Las testigos fueron dos mujeres, psicoanalistas. Silvia, la testigo por mi parte, ante la pregunta de cajón de la Jueza: “¿Alguien quierE decirle algo a los contrayentes?” respondió: “Yo”. “¿Qué?”, repreguntó Alicia. Silencio embarazoso. “Que se amen”, dijo la amiga. “¡Pero si se están casando!”, reaccionó la Jueza. “¡Por eso mismo!”, contraatacó Silvia. Todxs se rieron. La odié a mi amiga: ¡me arruinaba la boda! Pero supe que tenía razón y me ayudó a separarme. El casamiento no tiene nada que ver con el amor. Y mi amor había sido un estrago, que me dejó en ruinas. “Necesito un psicópata que me acaricie el hombro”, reza la Dolly Skeffington de María Moreno. A los meses de divorciarme estrené Querido Ibsen: soy Nora, de Griselda Gambaro, en el Teatro General San Martin. Una consagración. Nora Helmer había sido yo. Como ella, también, abandoné la casa, el marido, el masajista, el personal trainer, la mucama, el chef, la casa en el Tigre... Como Nora me descargué con un alegato feminista y me descolonicé de los privilegios de la protección patriarcal. Y si es cierto que él se casó por el DNI; yo me casé por la fiesta.

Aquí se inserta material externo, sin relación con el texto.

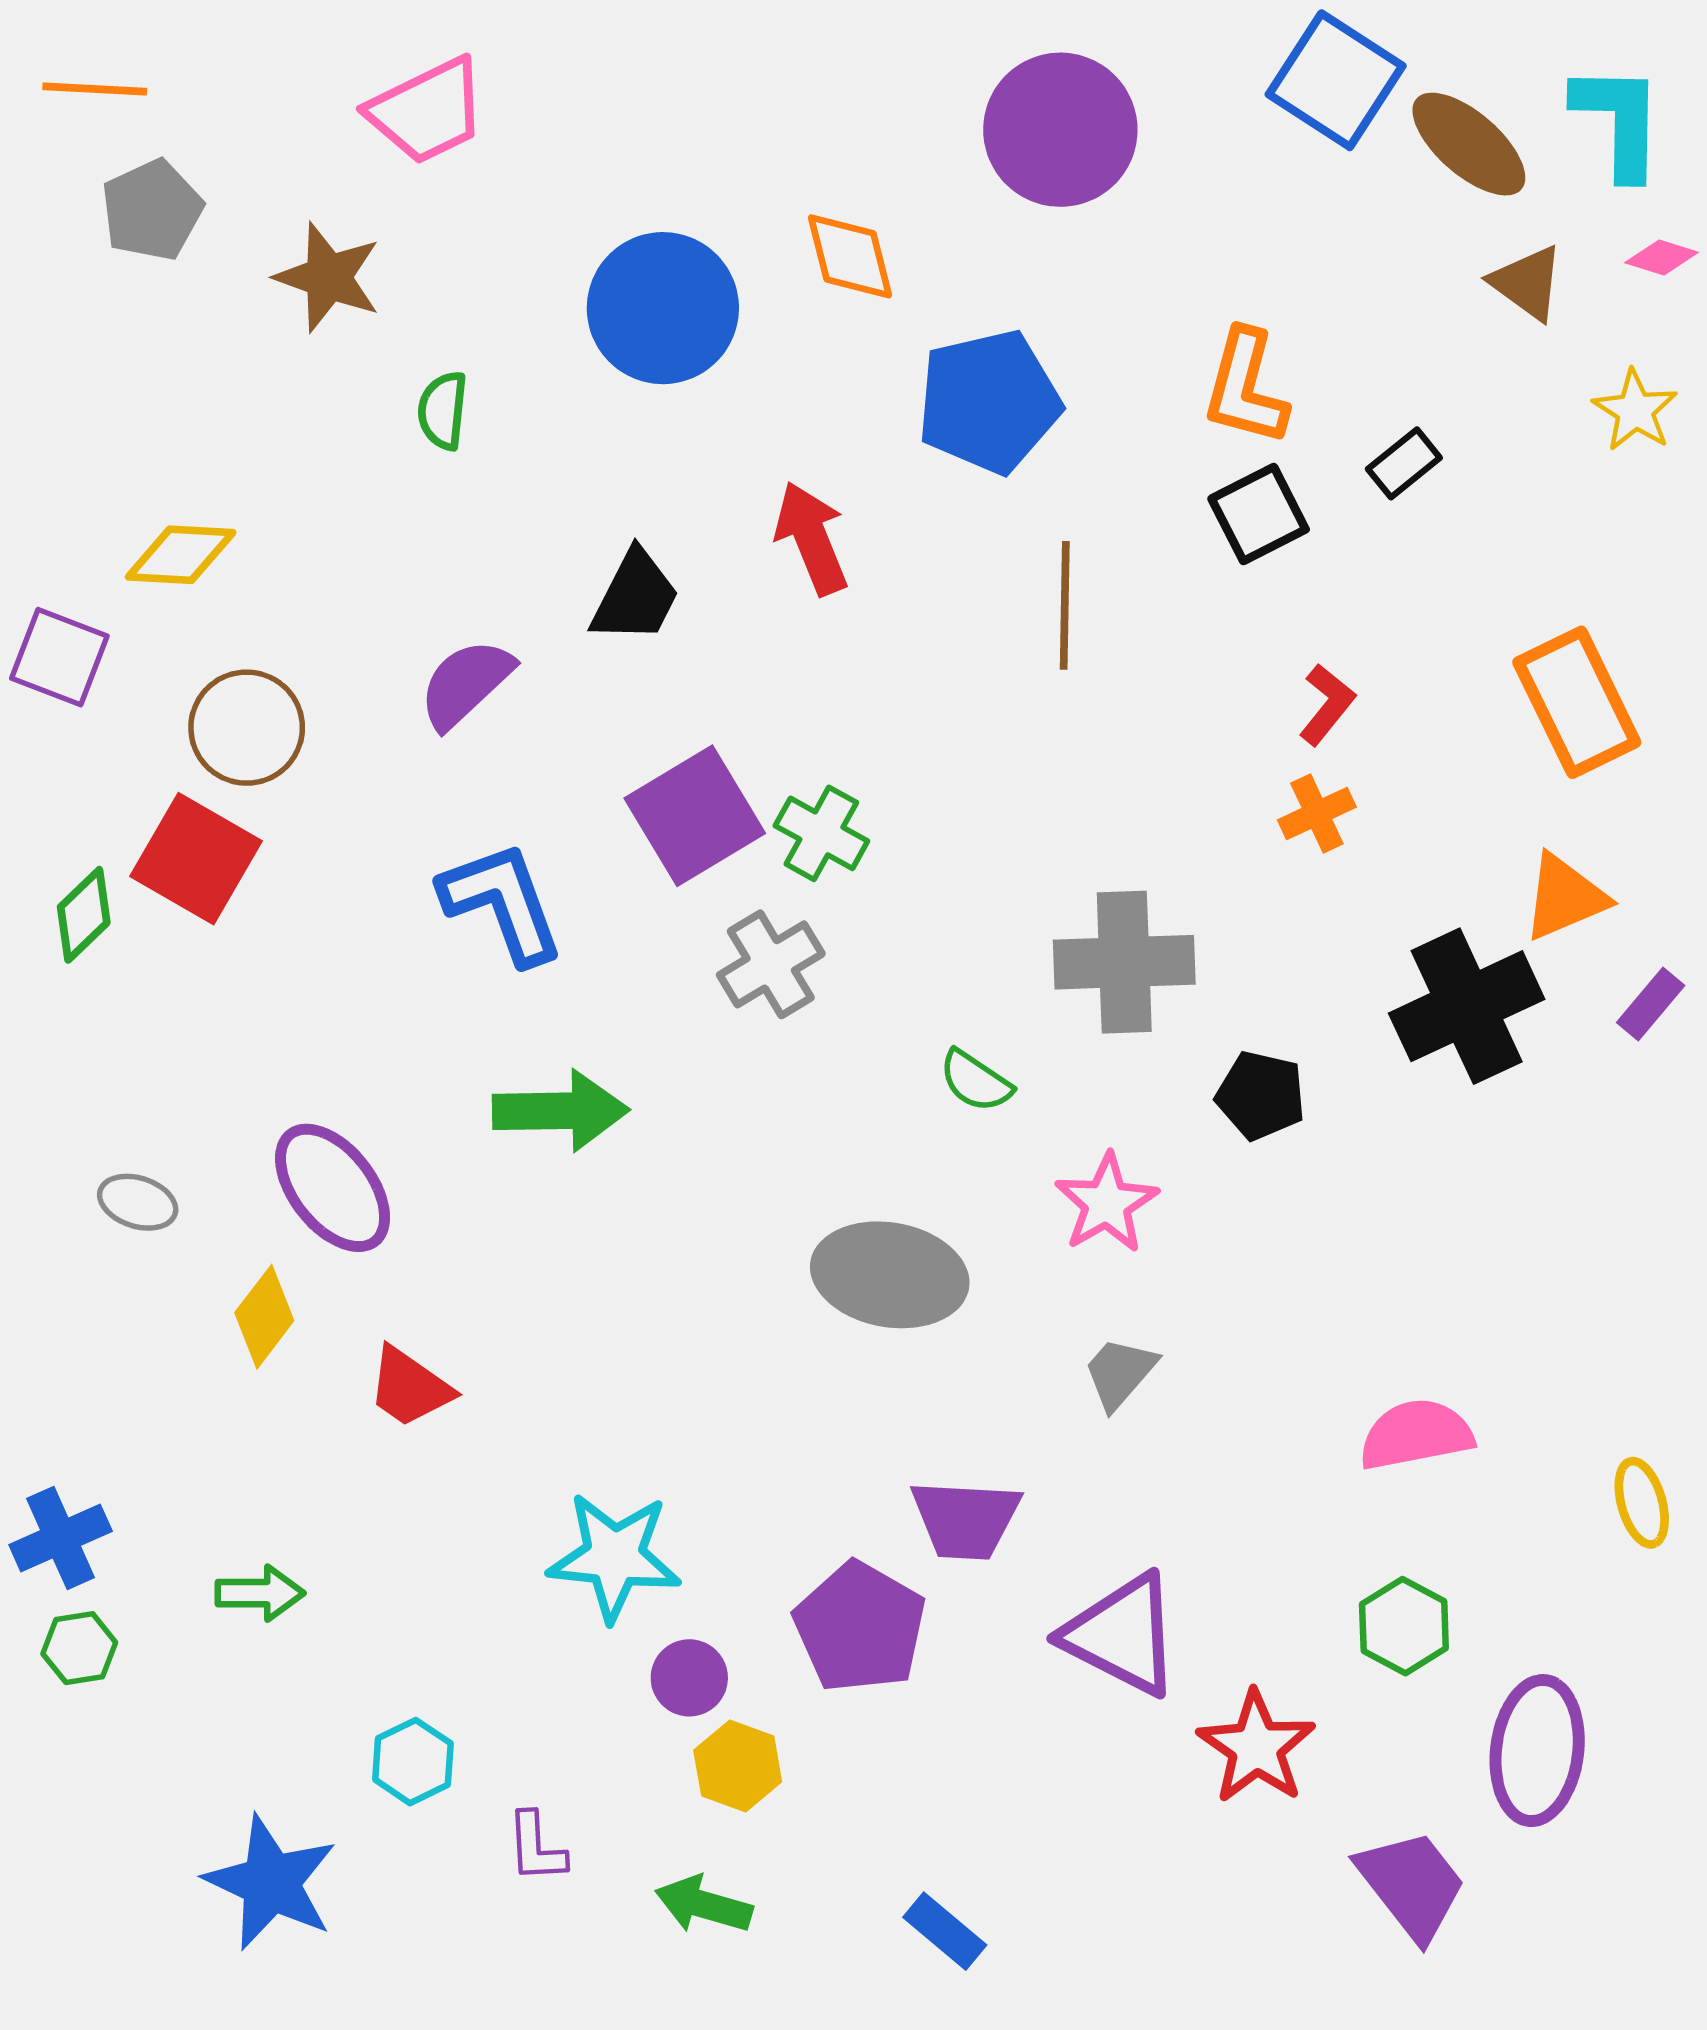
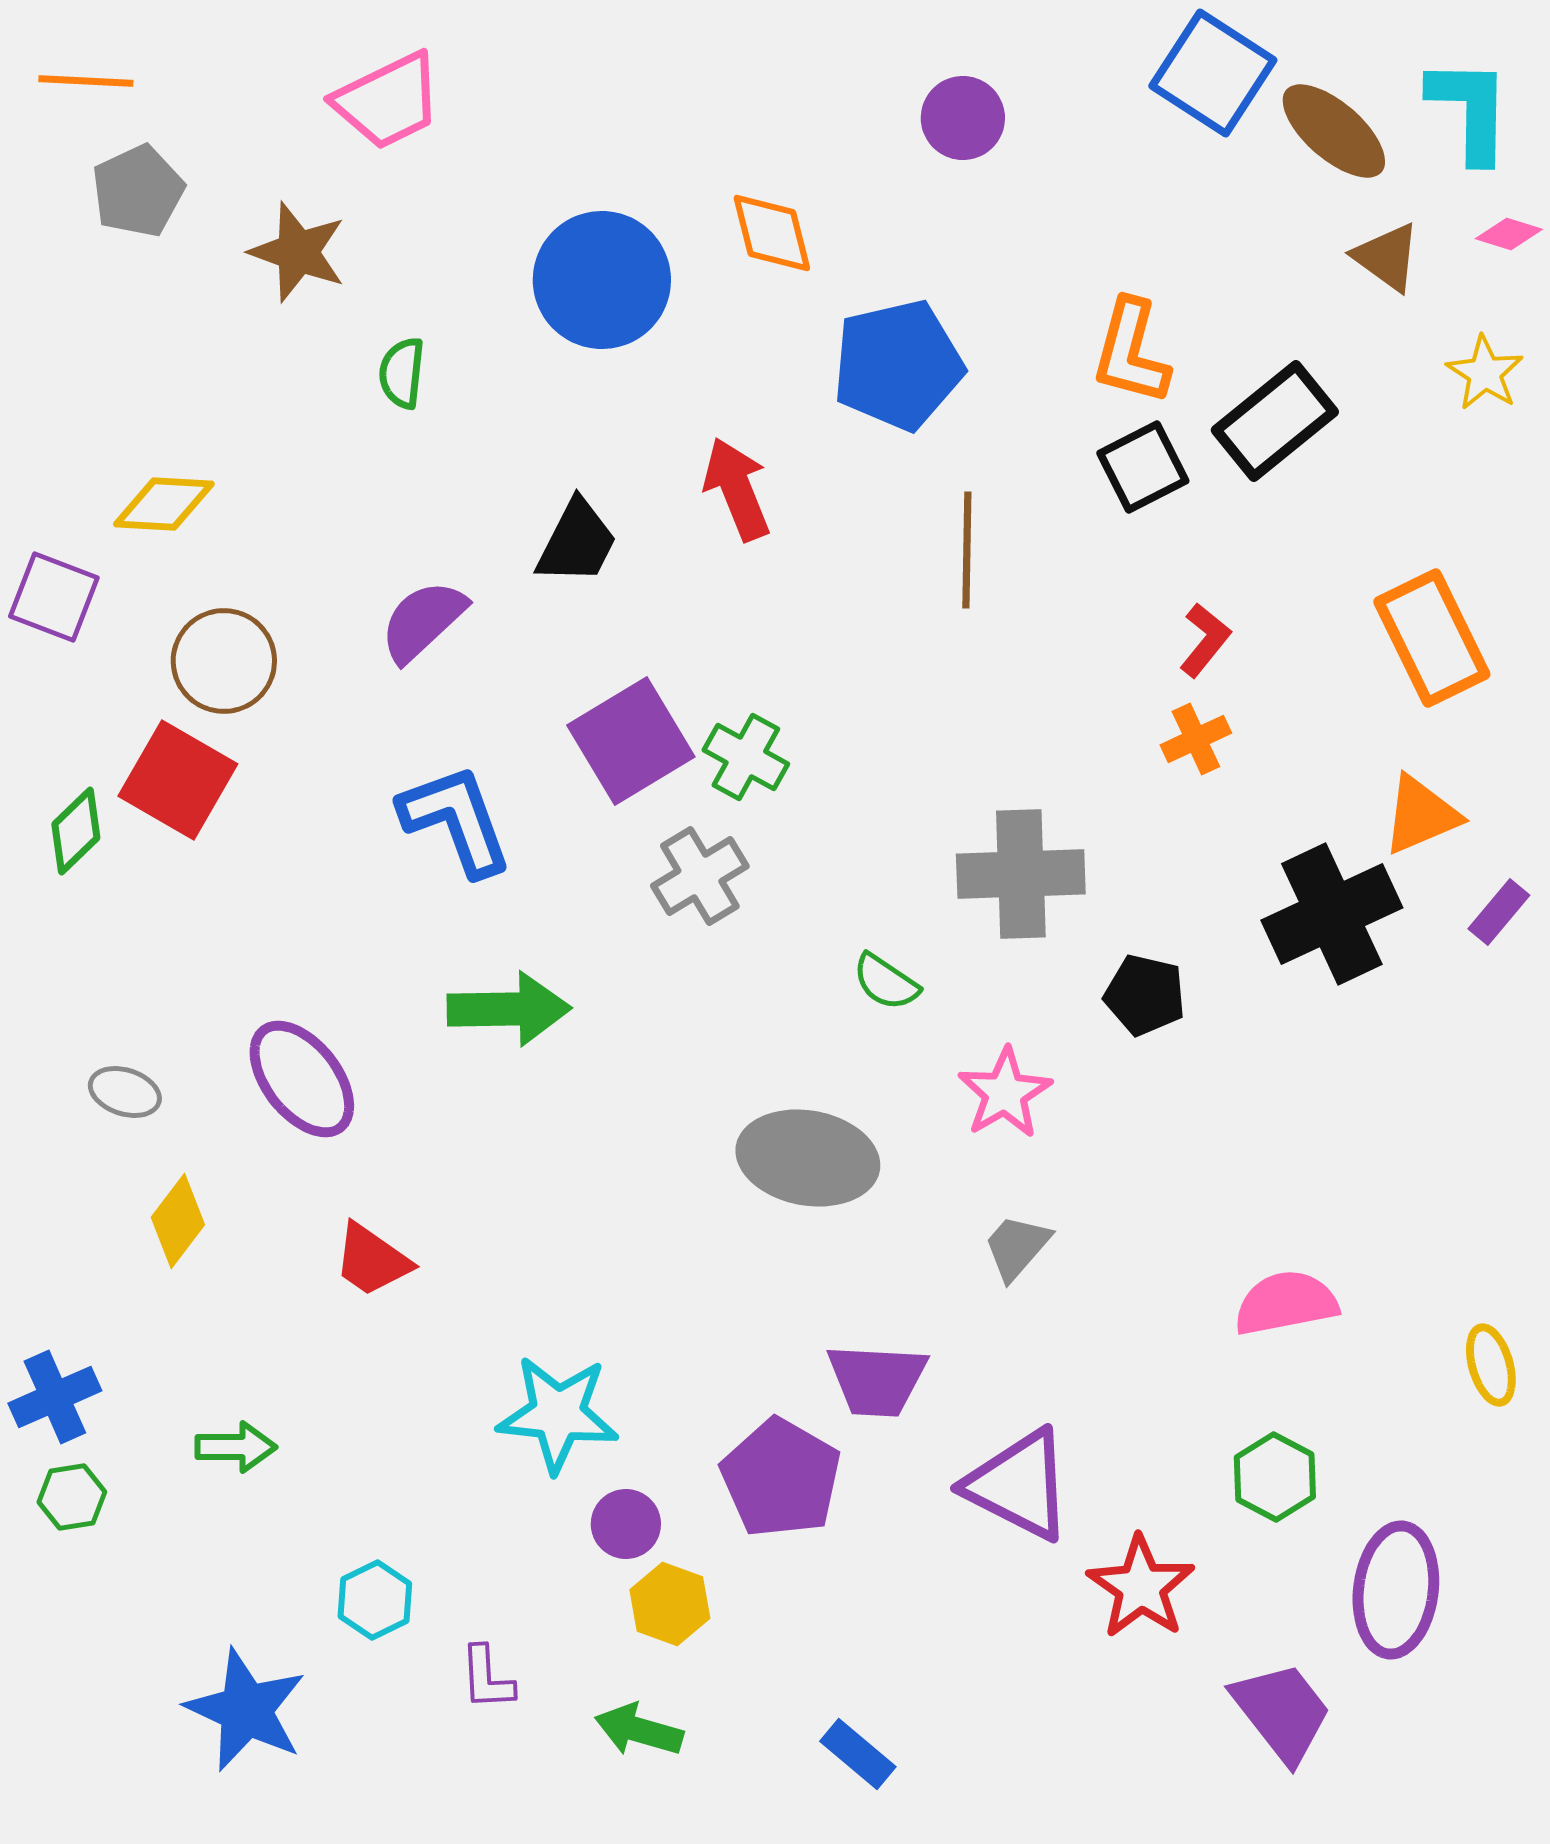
purple circle: (1060, 130) -> (963, 118), size x0.6
black rectangle: (1404, 463) -> (1275, 421), size x1.8
yellow diamond: (264, 1317) -> (178, 1221), moved

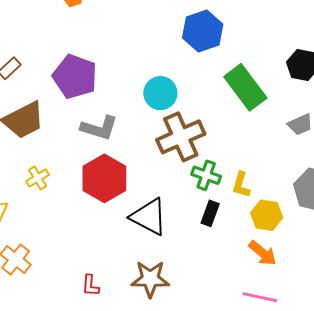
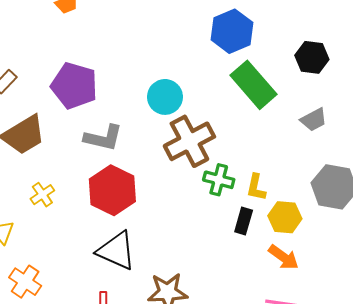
blue hexagon: (203, 31) -> (232, 31), moved
black rectangle: (210, 213) -> (244, 221), moved
black triangle: (149, 217) -> (116, 251), moved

Fui un esclavo del amor occidental. El amor de la propiedad privada. No me arrepiento. Usufructué un derecho. El acto performativo de casarme fue una reparación de la agresividad machista que sufrí desde chico. Hasta entonces no pensaba que podía ser necesario casarse para callejear liviano con el peso simbólico del resguardo del Estado. Me casé de politizada que estaba, enfiestada en el kirchnerismo aunque presentíamos la resaca. ¡Pero lo mejor fue la fiesta de boda! Luego del Registro Civil nos fuimos todxs a almorzar al petit hotel del francés, en Parque Lezama. Recibimos a lxs invitadxs en una terraza del tamaño de una plazoleta. Habían llegado unos amigos sanjuaninos desde Estonia, que hacían cumbia electrónica -Mayonesa & Tincho- y musicalizaron toda la tarde. El catering hubo que pelearlo con el colono pero fue superior. Preparado por Gabriel, una loca amiga cordobesa chef, que el manipulador de mi ex marido había repatriado de Niza y engañado. La torta fue una croquembouche: una pirámide de profiteroles rellenos, con dos muñecos trajeados en la cima. Todo muy chic pero muy alcholizadas y alegres bailamos con lxs amigxs e hicimos karaoke en la terraza, bajo un sol tremendo, hasta que cayó la noche. La fiesta fue un momento donde experimentamos, como René Schérer, hablando del libro de su amante, Guy Hocquenghem (El deseo homosexual) una “hospitalidad universal y absoluta”. Que “sin descuidar la cuestión de los derechos, puesto que se trata de una lucha iniciada y muy real, confiere a la realidad por conquistar una dimensión completamente diferente: la de una sociedad de nuevo tipo”.